Las mejillas del rey se encendieron de la ira. Aquello era un fuerte contratiempo, desde luego no esperado. No podía enviar más tropas a riesgo de dejar demasiado desprotegida la capital, porque sin duda los de Pravia se aprovecharían. ¿Pero cuál era la alternativa, dejar que la bestia campara a sus anchas por su reino?

—¡Por la Liebre de nuestro estandarte! —exclamó un caballero de los que se agolpaban al fondo, perdido entre gualdrapas doradas, leones, castillos, tigres, flores de lis y otros artificios heráldicos—. Juro que no me bañaré ni me asearé hasta que esa bestia caiga bajo mi espada, o yo bajo sus garras.

Los aplausos corearon su bravata. Algunas damas se taparon la nariz del asco, rezando porque a sus maridos, ya de por sí poco afines a los lavados, no les diera por imitar el juramento.

—¡Por la Liebre! —gritó otro caballero, vestido con una almilla ceñida y bordada con un motivo foliáceo—. Donaré todas mis pertenencias y mis tierras a una organización de ayuda a las víctimas de la Bestia, y no las reclamaré de vuelta hasta que su cabeza cuelgue disecada de mi salón.

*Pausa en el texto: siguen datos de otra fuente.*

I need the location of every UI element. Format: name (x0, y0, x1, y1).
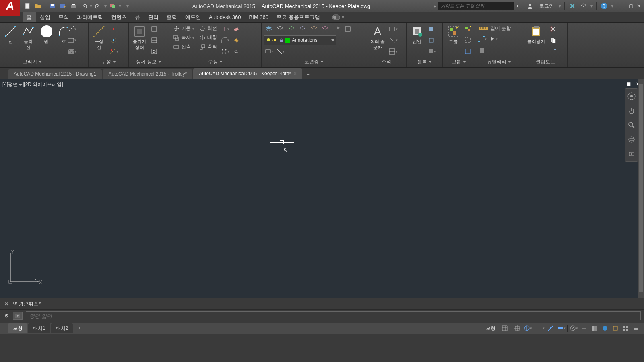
tab-annotate[interactable]: 주석 (54, 12, 73, 22)
rotate-button[interactable]: 회전 (198, 24, 219, 33)
exchange-x-icon[interactable] (568, 2, 577, 10)
detail-1-icon[interactable] (149, 24, 159, 34)
circle-button[interactable]: 원 (38, 24, 54, 45)
tab-addin[interactable]: 애드인 (181, 12, 205, 22)
steering-wheel-icon[interactable] (627, 91, 636, 101)
modify-panel-title[interactable]: 수정 (171, 58, 259, 66)
orbit-icon[interactable] (627, 135, 636, 144)
utility-panel-title[interactable]: 유틸리티 (477, 58, 520, 66)
snap-toggle-icon[interactable] (513, 324, 522, 333)
app-menu-button[interactable]: A (0, 0, 20, 16)
stretch-button[interactable]: 신축 (171, 43, 196, 51)
isolate-icon[interactable] (611, 324, 620, 333)
layer-icon[interactable] (108, 2, 117, 10)
array-icon[interactable]: ▾ (220, 47, 230, 56)
cmdline-recent-button[interactable] (13, 312, 23, 320)
layout-tab-2[interactable]: 배치2 (51, 323, 73, 333)
copy-button[interactable]: 복사▾ (171, 33, 196, 42)
layout-tab-model[interactable]: 모형 (8, 323, 27, 333)
ungroup-icon[interactable] (463, 24, 473, 34)
insert-button[interactable]: 삽입 (409, 24, 425, 45)
tab-featured[interactable]: 주요 응용프로그램 (272, 12, 324, 22)
annoscale-icon[interactable]: ▾ (569, 324, 578, 333)
tab-manage[interactable]: 관리 (144, 12, 163, 22)
polyline-button[interactable]: 폴리선 (20, 24, 36, 51)
new-icon[interactable] (23, 2, 32, 10)
layout-add-button[interactable]: + (75, 325, 83, 332)
minimize-button[interactable]: ─ (619, 3, 626, 9)
user-icon[interactable] (526, 2, 535, 10)
tab-autodesk360[interactable]: Autodesk 360 (205, 13, 245, 21)
cmdline-close-icon[interactable]: ✕ (3, 301, 10, 307)
rect-icon[interactable]: ▾ (67, 35, 76, 45)
hardware-accel-icon[interactable] (601, 324, 609, 333)
add-tab-button[interactable]: + (303, 71, 313, 79)
cline-circle-icon[interactable] (109, 35, 118, 45)
select-icon[interactable]: ▾ (489, 34, 498, 44)
layer-state-icon[interactable] (275, 24, 285, 34)
layer-match-icon[interactable] (332, 24, 341, 34)
mirror-button[interactable]: 대칭 (198, 33, 219, 42)
explode-icon[interactable] (231, 35, 241, 45)
cmdline-settings-icon[interactable]: ⚙ (3, 313, 10, 319)
leader-icon[interactable]: A▾ (388, 35, 398, 45)
tab-content[interactable]: 컨텐츠 (107, 12, 131, 22)
panel-toggle[interactable]: ▾ (332, 14, 344, 20)
fillet-icon[interactable]: ▾ (220, 35, 230, 45)
trim-icon[interactable]: ▾ (220, 24, 230, 34)
command-input[interactable] (26, 311, 641, 320)
layer-prop-icon[interactable] (264, 24, 274, 34)
help-icon[interactable]: ? (600, 2, 609, 10)
saveas-icon[interactable] (58, 2, 67, 10)
open-icon[interactable] (34, 2, 43, 10)
distance-button[interactable]: 길이 분할 (477, 24, 512, 33)
detail-3-icon[interactable] (149, 47, 159, 56)
close-button[interactable]: ✕ (635, 3, 642, 9)
layer-prev-icon[interactable]: ▾ (264, 47, 274, 56)
pan-icon[interactable] (627, 106, 636, 115)
osnap-toggle-icon[interactable] (546, 324, 555, 333)
layer-iso-icon[interactable] (287, 24, 296, 34)
block-attr-icon[interactable]: ▾ (427, 47, 436, 56)
drawing-tab-1[interactable]: AutoCAD Mechanical 2015 - Trolley* (103, 69, 192, 79)
viewport-controls[interactable]: [-][평면도][2D 와이어프레임] (2, 81, 63, 88)
save-icon[interactable] (48, 2, 57, 10)
vp-minimize-button[interactable]: ─ (615, 81, 622, 87)
scale-button[interactable]: 축척 (198, 43, 219, 51)
autodesk-360-icon[interactable] (579, 2, 588, 10)
layer-walk-icon[interactable] (343, 24, 353, 34)
offset-icon[interactable] (231, 47, 241, 56)
calc-icon[interactable] (477, 45, 487, 55)
detail-2-icon[interactable] (149, 35, 159, 45)
zoom-icon[interactable] (627, 120, 636, 130)
print-icon[interactable] (69, 2, 78, 10)
layer-freeze-icon[interactable] (298, 24, 308, 34)
construction-line-button[interactable]: 구성 선 (91, 24, 107, 51)
line-button[interactable]: 선 (2, 24, 19, 45)
layer-match2-icon[interactable]: ▾ (275, 47, 285, 56)
drawing-viewport[interactable]: [-][평면도][2D 와이어프레임] ─ ▣ ✕ ↖ Y X (0, 79, 644, 298)
group-panel-title[interactable]: 그룹 (445, 58, 472, 66)
match-prop-icon[interactable] (548, 47, 558, 56)
ortho-toggle-icon[interactable]: ▾ (523, 324, 532, 333)
hatch-icon[interactable]: ▾ (67, 47, 76, 56)
layer-off-icon[interactable] (309, 24, 319, 34)
cut-icon[interactable] (548, 24, 558, 34)
group-button[interactable]: 그룹 (445, 24, 461, 45)
move-button[interactable]: 이동▾ (171, 24, 196, 33)
layer-lock-icon[interactable] (320, 24, 330, 34)
line2-icon[interactable]: ▾ (67, 24, 76, 34)
tab-insert[interactable]: 삽입 (36, 12, 54, 22)
drawing-tab-2[interactable]: AutoCAD Mechanical 2015 - Keeper Plate*× (193, 68, 302, 79)
detail-panel-title[interactable]: 상세 정보 (131, 58, 166, 66)
annovisibility-icon[interactable] (580, 324, 588, 333)
tab-parametric[interactable]: 파라메트릭 (73, 12, 107, 22)
table-icon[interactable]: ▾ (388, 47, 398, 56)
construction-panel-title[interactable]: 구성 (91, 58, 126, 66)
workspace-icon[interactable] (590, 324, 599, 333)
erase-icon[interactable] (231, 24, 241, 34)
model-space-toggle[interactable]: 모형 (483, 324, 499, 333)
tab-output[interactable]: 출력 (163, 12, 181, 22)
measure-icon[interactable]: ▾ (477, 34, 487, 44)
search-input[interactable] (438, 2, 514, 10)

Más aplausos y vítores. Aunque algunos lo pensaron, no se molestaron en preguntarle de qué salón pensaba colgar su trofeo si previamente había donado todo lo que tenía a los pobres.

En ese momento se adelantó el capitán de la guardia, el gallardo Pámpinel Er’Rabbo, último en la larga y orgullosa dinastía de los Rabbo, ataviado con su armadura dorada de paladín. Plantándose ante los monarcas, dijo con entusiasmo:

—¡Mis señores, si me confiáis a mí esta empresa os prometo que haré honor a mi apellido, y que derrotaré a la bestia, por la Liebre! Es una hazaña digna de mi linaje. Os traeré su monstruosa cabeza en una bandeja de oro, o no volveré.

—¡No!

Quien había lanzado ese grito había sido la reina Hídukel, a la que todos se le quedaron mirando. Los ojos de cien consejeros, militares y nobles de rancio abolengo se clavaron en ella.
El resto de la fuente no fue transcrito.